[Dataset entries]
#####
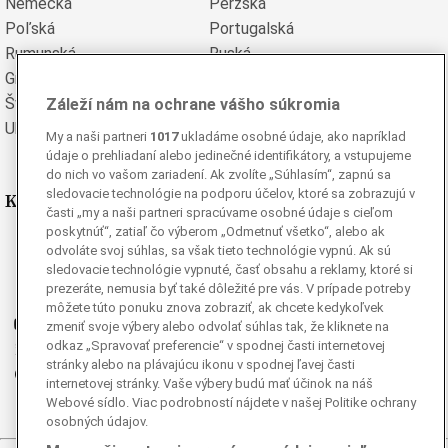
Nemecká
Perzská
Poľská
Portugalská
Rumunská
Ruská
Grécka
Španielska
Švédska
Turecká
Záleží nám na ochrane vášho súkromia
Ukrajinská
Vietnamská
My a naši partneri
1017
ukladáme osobné údaje, ako napríklad
údaje o prehliadaní alebo jedinečné identifikátory, a vstupujeme
do nich vo vašom zariadení. Ak zvolíte „Súhlasím“, zapnú sa
sledovacie technológie na podporu účelov, ktoré sa zobrazujú v
Kde nás nájdete
časti „my a naši partneri spracúvame osobné údaje s cieľom
poskytnúť“, zatiaľ čo výberom „Odmetnuť všetko“, alebo ak
Facebook
odvoláte svoj súhlas, sa však tieto technológie vypnú. Ak sú
Instagram
sledovacie technológie vypnuté, časť obsahu a reklamy, ktoré si
prezeráte, nemusia byť také dôležité pre vás. V prípade potreby
G
Ganjing
môžete túto ponuku znova zobraziť, ak chcete kedykoľvek
Youtube
zmeniť svoje výbery alebo odvolať súhlas tak, že kliknete na
odkaz „Spravovať preferencie“ v spodnej časti internetovej
Twitter
stránky alebo na plávajúcu ikonu v spodnej ľavej časti
Telegram
internetovej stránky. Vaše výbery budú mať účinok na náš
RSS
Webové sídlo. Viac podrobností nájdete v našej Politike ochrany
osobných údajov.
#####
When you find a line in the records that contains the word "alebo", copy it.

údaje o prehliadaní alebo jedinečné identifikátory, a vstupujeme
poskytnúť“, zatiaľ čo výberom „Odmetnuť všetko“, alebo ak
zmeniť svoje výbery alebo odvolať súhlas tak, že kliknete na
stránky alebo na plávajúcu ikonu v spodnej ľavej časti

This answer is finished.